Saturday, October 15, 2011

Time and Film and Florida

Death Curse of Tartu (1968)
directed by William Grefe
rating: 3 out of 5 cravats
on DVD from Netflix

I was hoping for another blown-out masterpiece like Strangler of the Swamp, but that just didn't happen. I don't know if what I got was better - no, it wasn't - but it was strange. One-of-a-kind strange. It's this year's Tormented, and although the spell it weaves is not so complete (that movie really stuck with me), there is a spell here, a little one, like standing outside and wondering when it got to be so late.

William Grefe made low-budget horror. He came from Miami and this movie takes place on a hillock in the Everglades. The wind blows all the time. The footage looks like home movies, and Death Curse of Tartu plays out that way, with a vacation-like narrative (beginning, end) but no real story, no climax, nothing for someone to do but watch it and look all around the frame at random birds. 8mm, maybe? 16mm? All these years and I still don't know! The colors are beautiful, though, and the swamp itself is so much a part of things. The only clear point of comparison is Louisiana Story, but believe me when I say that is not a good comparison.

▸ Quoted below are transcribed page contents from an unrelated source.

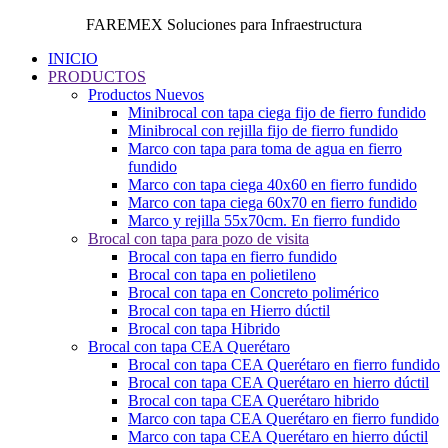
FAREMEX Soluciones para Infraestructura
INICIO
PRODUCTOS
Productos Nuevos
Minibrocal con tapa ciega fijo de fierro fundido
Minibrocal con rejilla fijo de fierro fundido
Marco con tapa para toma de agua en fierro
fundido
Marco con tapa ciega 40x60 en fierro fundido
Marco con tapa ciega 60x70 en fierro fundido
Marco y rejilla 55x70cm. En fierro fundido
Brocal con tapa para pozo de visita
Brocal con tapa en fierro fundido
Brocal con tapa en polietileno
Brocal con tapa en Concreto polimérico
Brocal con tapa en Hierro dúctil
Brocal con tapa Hibrido
Brocal con tapa CEA Querétaro
Brocal con tapa CEA Querétaro en fierro fundido
Brocal con tapa CEA Querétaro en hierro dúctil
Brocal con tapa CEA Querétaro hibrido
Marco con tapa CEA Querétaro en fierro fundido
Marco con tapa CEA Querétaro en hierro dúctil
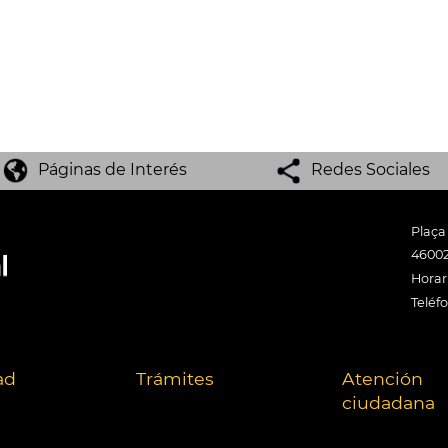
Páginas de Interés
Redes Sociales
Plaça
46002
Horari
Teléf
ad
Trámites
Atención
ciudadana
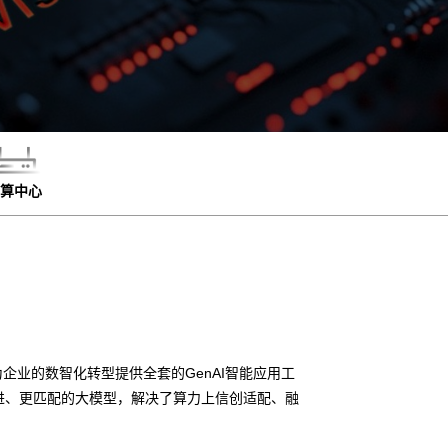
算中心
企业的数智化转型提供全套的GenAI智能应用工
进、更匹配的大模型，解决了算力上信创适配、融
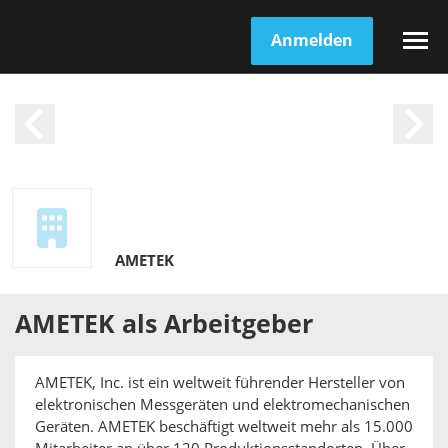
Anmelden
AMETEK
AMETEK
als
Arbeitgeber
AMETEK, Inc. ist ein weltweit führender Hersteller von
elektronischen Messgeräten und elektromechanischen
Geräten. AMETEK beschäftigt weltweit mehr als 15.000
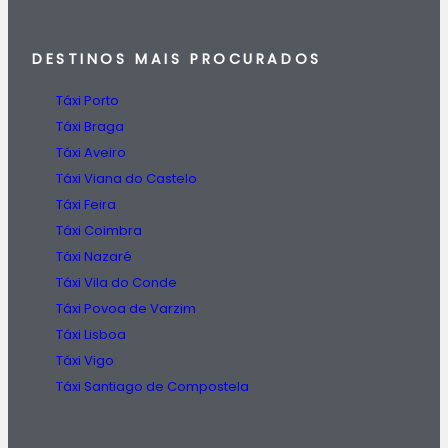
DESTINOS
MAIS PROCURADOS
Táxi Porto
Táxi Braga
Táxi Aveiro
Táxi Viana do Castelo
Táxi Feira
Táxi Coimbra
Táxi Nazaré
Táxi Vila do Conde
Táxi Povoa de Varzim
Táxi Lisboa
Táxi Vigo
Táxi Santiago de Compostela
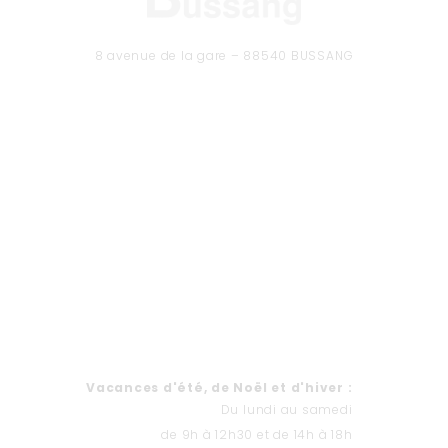
8 avenue de la gare – 88540 BUSSANG
Tél. 03 29 61 50 37
CONTACTEZ-NOUS
Formulaire de contact
HORAIRES
Va
cances d'été, de Noël et d'hiver
:
Du lundi au samedi
de 9h à 12h30 et de 14h à 18h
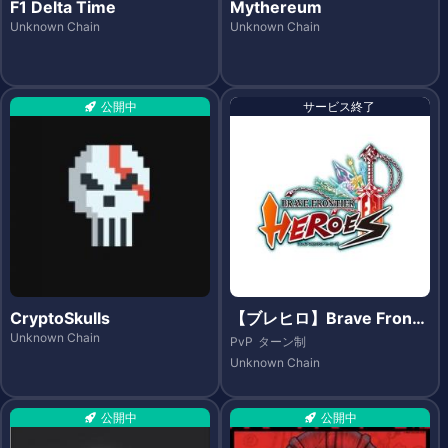
F1 Delta Time
Mythereum
Unknown Chain
Unknown Chain
公開中
サービス終了
CryptoSkulls
【ブレヒロ】Brave Fronti
er Heroes（ブレイブ フロ
Unknown Chain
PvP
ターン制
ンティア ヒーローズ）- Et
Unknown Chain
hereum
公開中
公開中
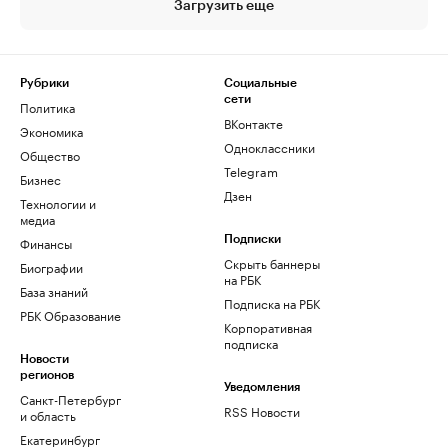
Загрузить еще
Рубрики
Социальные
сети
Политика
ВКонтакте
Экономика
Одноклассники
Общество
Telegram
Бизнес
Дзен
Технологии и
медиа
Финансы
Подписки
Скрыть баннеры
Биографии
на РБК
База знаний
Подписка на РБК
РБК Образование
Корпоративная
подписка
Новости
регионов
Уведомления
Санкт-Петербург
RSS Новости
и область
Екатеринбург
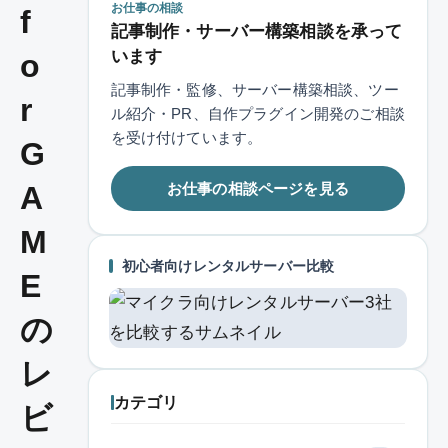
お仕事の相談
f
記事制作・サーバー構築相談を承って
います
o
記事制作・監修、サーバー構築相談、ツー
r
ル紹介・PR、自作プラグイン開発のご相談
を受け付けています。
G
お仕事の相談ページを見る
A
M
初心者向けレンタルサーバー比較
E
の
レ
カテゴリ
ビ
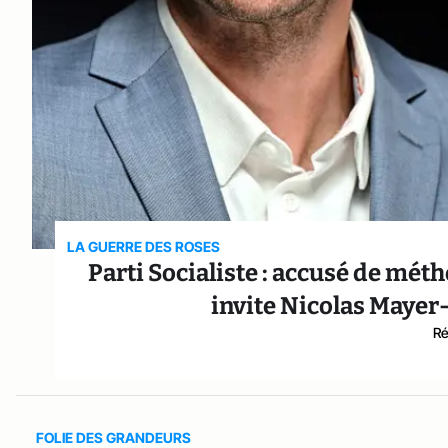
LA GUERRE DES ROSES
Parti Socialiste : accusé de méth
invite Nicolas Mayer-R
Ré
FOLIE DES GRANDEURS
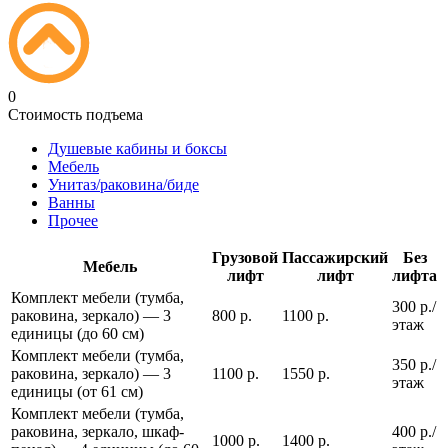
0
Стоимость подъема
Душевые кабины и боксы
Мебель
Унитаз/раковина/биде
Ванны
Прочее
Грузовой
Пассажирский
Без
Мебель
лифт
лифт
лифта
Комплект мебели (тумба,
300 р./
раковина, зеркало) — 3
800 р.
1100 р.
этаж
единицы (до 60 см)
Комплект мебели (тумба,
350 р./
раковина, зеркало) — 3
1100 р.
1550 р.
этаж
единицы (от 61 см)
Комплект мебели (тумба,
раковина, зеркало, шкаф-
400 р./
1000 р.
1400 р.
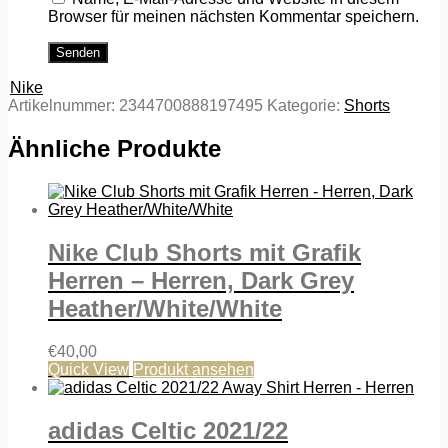
Browser für meinen nächsten Kommentar speichern.
Nike
Artikelnummer:
2344700888197495
Kategorie:
Shorts
Ähnliche Produkte
Nike Club Shorts mit Grafik
Herren – Herren, Dark Grey
Heather/White/White
€
40,00
Quick View
Produkt ansehen
adidas Celtic 2021/22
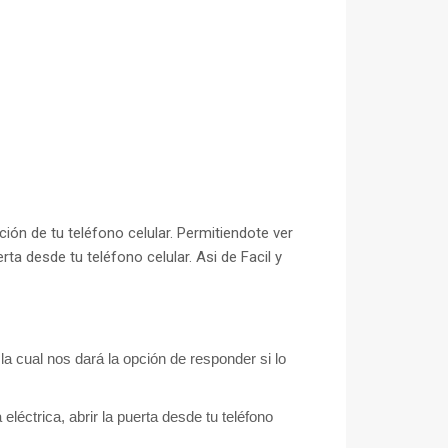
ión de tu teléfono celular. Permitiendote ver
ta desde tu teléfono celular. Asi de Facil y
 la cual nos dará la opción de responder si lo
léctrica, abrir la puerta desde tu teléfono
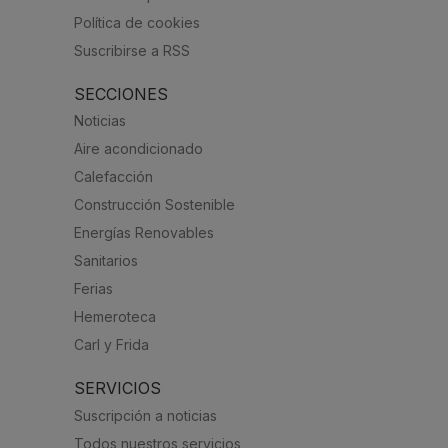
Política de cookies
Suscribirse a RSS
SECCIONES
Noticias
Aire acondicionado
Calefacción
Construcción Sostenible
Energías Renovables
Sanitarios
Ferias
Hemeroteca
Carl y Frida
SERVICIOS
Suscripción a noticias
Todos nuestros servicios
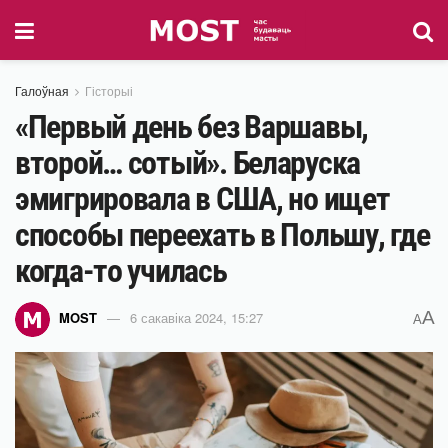
Галоўная
Гісторыі
«Первый день без Варшавы,
второй… сотый». Беларуска
эмигрировала в США, но ищет
способы переехать в Польшу, где
когда-то училась
A
MOST
6 сакавіка 2024, 15:27
A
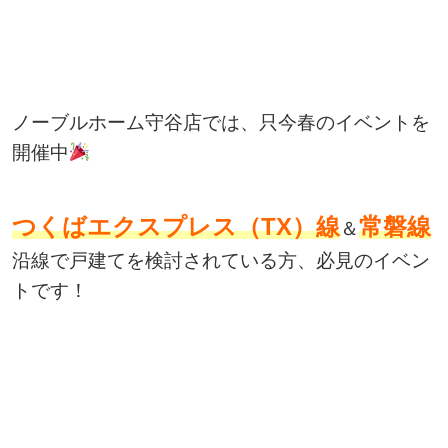
ノーブルホーム守谷店では、只今春のイベントを
開催中
つくばエクスプレス（
TX
）線
常磐線
＆
沿線で戸建てを検討されている方、必見のイベン
トです！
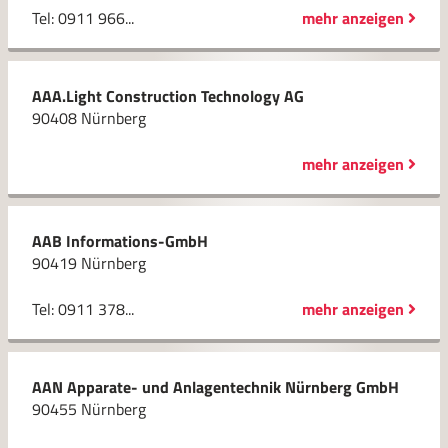
Tel: 0911 966...
mehr anzeigen
AAA.Light Construction Technology AG
90408 Nürnberg
mehr anzeigen
AAB Informations-GmbH
90419 Nürnberg
Tel: 0911 378...
mehr anzeigen
AAN Apparate- und Anlagentechnik Nürnberg GmbH
90455 Nürnberg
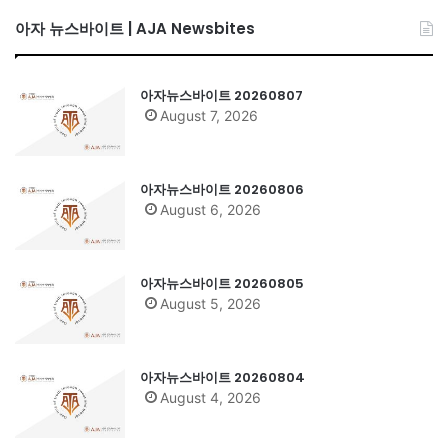
아자 뉴스바이트 | AJA Newsbites
아자뉴스바이트 20260807
August 7, 2026
아자뉴스바이트 20260806
August 6, 2026
아자뉴스바이트 20260805
August 5, 2026
아자뉴스바이트 20260804
August 4, 2026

But it works. There is mystery and loss and quiet, but here it's at the corners, as if Grefe spent his spare time in a canoe and on foot but didn't think a documentary would do a better job than this at showing off the land he loved. I spent a good portion of the movie following the lines of thought that images or moments inspired. Not "how would I do this differently?" but "couldn't that skull be a kind of covered bridge that the medicine man can't pass?" The thoughts weren't mine; they were there, onscreen, but slightly covered as if by dust. At one point, an archaeologist muses about the ocean's undiscovered secrets, and here, too, is a realm we really know so little about. A half-submerged Atlantis.

Much of the movie is almost wordless except for the sound of chants and Florida breezes. Much of it is poorly acted, but the cast feels familiar enough as to be friends. They scream a lot. Few survive. And this: Death Curse of Tartu, hands down, has one of the best opening credit sequences I've ever seen. The spirit of a dead Seminole seeks vengeance on an archaeologist who disturbs his tomb. As the archaeologist dies, the Indian takes the map that led the man here and throws it on the ground. The map is the title screen. Incredible.